The initial goal for MicroHabitat was simply to build ecological urban farms, but their focus shifted to food security when clients started donating their produce to local organizations.

“I was actually very happy and thrilled,” Ferrari-Roy said. MicroHabitat decided to facilitate the process for their clients by creating the Urban Solidarity Farms program. “It’s the bridge between them and the food banks,” he added.

The Urban Solidarity Farms help their clients donate their harvest to organizations like Accueil Bonneau, Dans La Rue, Le Chaînon, and others. Roughly half of their projects are aimed toward giving access to healthy and fresh herbs and vegetables to local food banks. MicroHabitat also donates part of their profit to the Breakfast Club of Canada and No Kids Hungry in the United States.

Ferrari-Roy explained that food banks often don’t receive fresh produce and normally only have access to lower-quality food or non-perishables. “We see the impact of our work when we’re donating,” he says. “It can definitely make someone’s life better to eat something fresh and tasty.”

While these rooftop farms give locals access to fresh and healthy produce, volunteers also benefit from the experience. “People are committed and willing to give so much of their time and energy because we’ve created a meaningful system,” Richards said. 

Meanwhile, at Concordia University, the mind.heart.mouth initiative started by researcher Andrea Tremblay looks at gardening as a vessel to build community resilience.
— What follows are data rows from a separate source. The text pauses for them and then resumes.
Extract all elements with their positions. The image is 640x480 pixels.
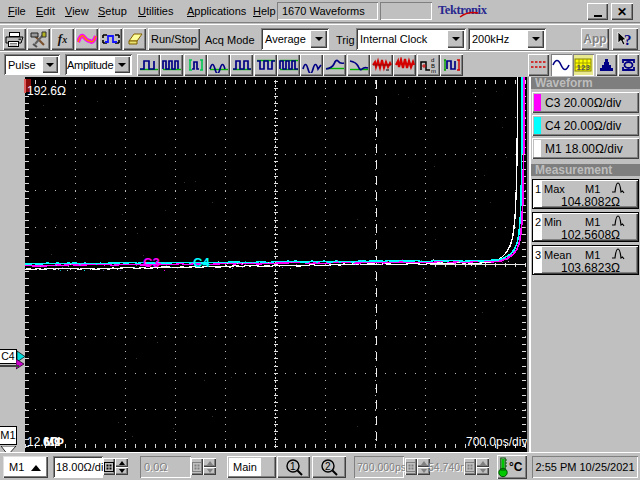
svg-text:C4: C4 (193, 255, 210, 270)
svg-text:192.6Ω: 192.6Ω (27, 84, 66, 98)
svg-text:12.: 12. (27, 435, 44, 449)
svg-text:2: 2 (325, 461, 331, 472)
svg-text:700.0ps/div: 700.0ps/div (466, 435, 527, 449)
svg-text:1: 1 (290, 461, 296, 472)
svg-text:MΦ: MΦ (44, 435, 64, 449)
svg-text:C3: C3 (143, 255, 160, 270)
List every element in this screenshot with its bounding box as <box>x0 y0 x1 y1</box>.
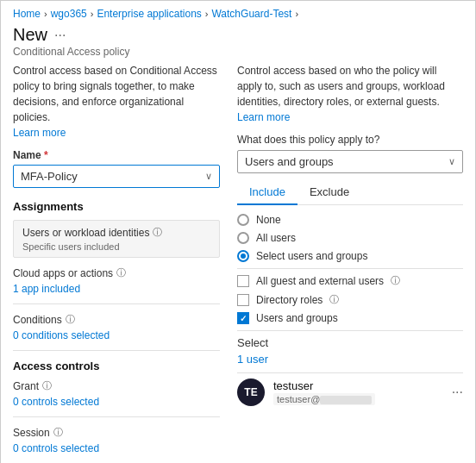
access-controls-title: Access controls <box>13 360 220 372</box>
page-header: New ··· Conditional Access policy <box>1 23 475 63</box>
cloud-apps-row: Cloud apps or actions ⓘ <box>13 266 220 279</box>
include-exclude-tabs: Include Exclude <box>237 180 463 205</box>
conditions-info-icon[interactable]: ⓘ <box>66 313 75 326</box>
options-divider <box>237 268 463 269</box>
page-title: New <box>13 25 47 45</box>
breadcrumb-watchguard[interactable]: WatchGuard-Test <box>211 8 291 20</box>
tab-exclude[interactable]: Exclude <box>298 180 361 205</box>
conditions-link[interactable]: 0 conditions selected <box>13 329 220 351</box>
breadcrumb-wgo365[interactable]: wgo365 <box>51 8 87 20</box>
checkbox-directory-roles-input[interactable] <box>237 294 249 306</box>
policy-applies-label: What does this policy apply to? <box>237 134 463 146</box>
page-subtitle: Conditional Access policy <box>13 46 463 58</box>
option-select-users[interactable]: Select users and groups <box>237 250 463 262</box>
breadcrumb: Home › wgo365 › Enterprise applications … <box>1 1 475 23</box>
name-input[interactable]: MFA-Policy ∨ <box>13 165 220 188</box>
radio-select-users[interactable] <box>237 250 249 262</box>
breadcrumb-home[interactable]: Home <box>13 8 41 20</box>
session-link[interactable]: 0 controls selected <box>13 442 220 463</box>
checkbox-directory-roles[interactable]: Directory roles ⓘ <box>237 293 463 306</box>
users-assignment-item[interactable]: Users or workload identities ⓘ Specific … <box>13 220 220 258</box>
breadcrumb-enterprise-apps[interactable]: Enterprise applications <box>97 8 201 20</box>
name-field-label: Name * <box>13 149 220 161</box>
user-name: testuser <box>273 379 443 392</box>
cloud-apps-info-icon[interactable]: ⓘ <box>116 266 126 279</box>
guest-info-icon[interactable]: ⓘ <box>391 274 400 287</box>
name-chevron-icon: ∨ <box>205 171 212 182</box>
conditions-row: Conditions ⓘ <box>13 313 220 326</box>
left-column: Control access based on Conditional Acce… <box>13 63 220 463</box>
email-blur <box>320 396 372 404</box>
users-item-title: Users or workload identities ⓘ <box>22 226 210 239</box>
right-column: Control access based on who the policy w… <box>237 63 463 463</box>
grant-link[interactable]: 0 controls selected <box>13 396 220 417</box>
left-learn-more-link[interactable]: Learn more <box>13 127 66 139</box>
select-count[interactable]: 1 user <box>237 353 463 366</box>
user-email: testuser@ <box>273 393 375 405</box>
users-item-sub: Specific users included <box>22 241 210 252</box>
user-more-icon[interactable]: ··· <box>452 385 463 400</box>
policy-applies-dropdown[interactable]: Users and groups ∨ <box>237 150 463 173</box>
avatar: TE <box>237 379 265 406</box>
user-row: TE testuser testuser@ ··· <box>237 372 463 411</box>
tab-include[interactable]: Include <box>237 180 298 205</box>
users-info-icon[interactable]: ⓘ <box>153 226 162 239</box>
option-all-users[interactable]: All users <box>237 232 463 244</box>
checkbox-guest-external-input[interactable] <box>237 275 249 287</box>
checkbox-guest-external[interactable]: All guest and external users ⓘ <box>237 274 463 287</box>
grant-info-icon[interactable]: ⓘ <box>42 379 52 392</box>
select-label: Select <box>237 336 463 349</box>
dropdown-chevron-icon: ∨ <box>448 156 455 167</box>
radio-all-users[interactable] <box>237 232 249 244</box>
checkboxes-divider <box>237 330 463 331</box>
option-none[interactable]: None <box>237 214 463 226</box>
right-description: Control access based on who the policy w… <box>237 63 463 125</box>
main-content: Control access based on Conditional Acce… <box>1 63 475 463</box>
session-info-icon[interactable]: ⓘ <box>53 426 63 439</box>
grant-row: Grant ⓘ <box>13 379 220 392</box>
user-info: testuser testuser@ <box>273 379 443 405</box>
required-indicator: * <box>44 149 48 161</box>
session-row: Session ⓘ <box>13 426 220 439</box>
radio-none[interactable] <box>237 214 249 226</box>
right-learn-more-link[interactable]: Learn more <box>237 111 290 123</box>
directory-info-icon[interactable]: ⓘ <box>329 293 339 306</box>
more-options-icon[interactable]: ··· <box>54 28 66 43</box>
checkbox-users-groups[interactable]: Users and groups <box>237 312 463 324</box>
checkbox-users-groups-input[interactable] <box>237 312 249 324</box>
left-description: Control access based on Conditional Acce… <box>13 63 220 141</box>
assignments-title: Assignments <box>13 200 220 213</box>
cloud-apps-link[interactable]: 1 app included <box>13 283 220 304</box>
Tremblay quickly noticed positive impacts on volunteers through her doctoral research around the buzzing network of people tending to the garden.

Tremblay recalled a volunteer who was in cancer remission a few years ago who had never grown food before. When Tremblay saw a ripe cucumber on its vine, she decided to save it for her. “She told me she’d never seen a cucumber grow,” Tremblay said. “When I showed it to her, she just burst into tears and said that was the most beautiful thing she’d ever seen.”

The woman had been very shy until that moment, but everyone at the garden came to hug her. “It really sealed the small community of the garden,” Tremblay said, adding that people look forward to coming and look out for each other.

mind.heart.mouth collaborated with Concordia’s PERFORM Centre so physical therapy patients could participate in gardening to help their physical and mental health. 

“Being in the garden and working towards growing food for food banks and community organizations is giving everybody in this garden a real sense of empowerment by contributing to the community,” Tremblay said.

Through her research, Tremblay learned that gardens are a great tool to create social opportunities and learn together in a safe and inclusive space while also contributing to food security. 

“A garden is conducive to creating community,” Tremblay said. “You’re both just there to look for bugs and conversation is made easy.”